Abstract:
Automotive and industrial applications are continuously raising the bar in terms of high current capability expectations from semiconductor devices functioning in today’s world. Compliance to these specifications is posing a great challenge for test engineers in terms of having to produce high quality production test solutions for these devices. Even though high current sustainability requirements are continuously increasing, the industry has simultaneously been following a different route by pushing for higher and higher pin-count System-On-A-Chip devices intended for mixed signal and high speed applications. This diverse path has often given a tendency for automated test equipment supply companies to opt for instrumentation that either focuses on supporting multi-channel instrumentation or on supporting high current Source and/or Sink capabilities. If high current ATE support is followed, testing instruments nowadays tend to provide either high current or high voltage flexibility, but rarely do they support high power. This restricts the available possibilities to choose from when developing robust test solutions. Stacking of instrumentation and channel merging seems to have become the norm to be able to comply with either higher voltage supply or higher current supply, respectively.
Automated Test Equipment intended for high performance digital and SoIC devices, like the UltraFlex Test System or the J750, generally suffers from these high power limitations for most of its allocated testing instrumentation. In order to sustain high current levels greater than 4 Amps, hybrid test methodologies, using both tester internal capabilities and external hardware expansions, need to be involved. These practices can be charted at the expense of reducing the number of available channels, where multi-site parallelism is typically impacted as well. Out of the available ATE instrumentation, the 4-quadrant analog VI instruments seem to be generally chosen when needing to comply with these high current specifications due to its typical high number of channels available.
Using the Ultra Flex test system as an example, our team at Texas Instruments has developed a test technique to Force and/or Sink more than 4 Amps by making use of an external network topology that gangs multiple DCVI channels. Even though the maximum capability per DCVI channel is typically between 1 and 2 Amps, a software merge at the tester side is generally permitted by merging 2 channels to extend the current capability up to 4 Amps.
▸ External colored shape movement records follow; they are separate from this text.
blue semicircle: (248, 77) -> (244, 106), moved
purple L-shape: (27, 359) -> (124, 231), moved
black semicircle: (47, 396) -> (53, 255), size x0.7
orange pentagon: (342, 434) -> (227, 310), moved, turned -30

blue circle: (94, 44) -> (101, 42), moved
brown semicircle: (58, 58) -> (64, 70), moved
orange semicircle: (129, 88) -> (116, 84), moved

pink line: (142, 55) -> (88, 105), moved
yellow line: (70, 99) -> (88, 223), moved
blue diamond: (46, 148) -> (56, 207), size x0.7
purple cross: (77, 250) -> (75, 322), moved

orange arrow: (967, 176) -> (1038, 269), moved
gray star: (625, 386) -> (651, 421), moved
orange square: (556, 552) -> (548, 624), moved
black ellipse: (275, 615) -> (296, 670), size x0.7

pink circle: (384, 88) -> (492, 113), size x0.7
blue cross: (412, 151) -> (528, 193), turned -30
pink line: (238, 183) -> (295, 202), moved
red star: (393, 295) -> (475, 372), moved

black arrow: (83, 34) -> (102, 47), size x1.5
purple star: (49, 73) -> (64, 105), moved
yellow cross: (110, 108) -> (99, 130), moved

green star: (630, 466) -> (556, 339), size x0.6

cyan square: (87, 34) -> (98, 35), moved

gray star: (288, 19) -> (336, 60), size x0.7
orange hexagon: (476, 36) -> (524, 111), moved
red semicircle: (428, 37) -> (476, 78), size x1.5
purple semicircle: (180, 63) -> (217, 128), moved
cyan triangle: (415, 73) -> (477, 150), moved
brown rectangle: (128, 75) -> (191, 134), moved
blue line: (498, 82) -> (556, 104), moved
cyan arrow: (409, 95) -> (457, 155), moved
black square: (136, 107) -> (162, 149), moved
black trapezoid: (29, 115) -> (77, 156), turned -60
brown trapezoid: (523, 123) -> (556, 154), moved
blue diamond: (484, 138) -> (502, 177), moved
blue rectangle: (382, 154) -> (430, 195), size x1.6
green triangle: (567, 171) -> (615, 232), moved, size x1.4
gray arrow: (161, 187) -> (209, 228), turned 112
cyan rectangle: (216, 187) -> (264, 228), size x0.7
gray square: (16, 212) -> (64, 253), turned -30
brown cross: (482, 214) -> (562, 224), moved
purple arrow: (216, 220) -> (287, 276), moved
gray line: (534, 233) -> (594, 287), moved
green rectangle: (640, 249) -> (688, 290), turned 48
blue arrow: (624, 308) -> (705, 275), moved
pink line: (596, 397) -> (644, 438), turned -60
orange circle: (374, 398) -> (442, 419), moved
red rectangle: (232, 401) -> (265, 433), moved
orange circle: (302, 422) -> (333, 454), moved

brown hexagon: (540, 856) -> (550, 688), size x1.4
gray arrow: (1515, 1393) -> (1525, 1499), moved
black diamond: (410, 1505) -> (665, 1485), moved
Greater current levels than these can only be attained by doing a hardware gang of 2 pairs of 2-software-merged-channels by using the special network topology to be discussed in this presentation. When recurring to this method, precautions need to be taken to restrict the high current flow to only one direction, which should at all times be flowing from the slave-pair to the master-pair. This routine also needs to make sure that voltage is kept at a very low level by balancing the VI curve appropriately to avoid exceeding instrumentation power spec’d requirements.
This paper intends to explore in detail all hardware and software implications and considerations that need to be taken into account when developing application testing solutions that make use of this high current source and sink technique. Besides providing guidance on how to implement this methodology, various examples and an application case study for the UltraFlex test system will be discussed.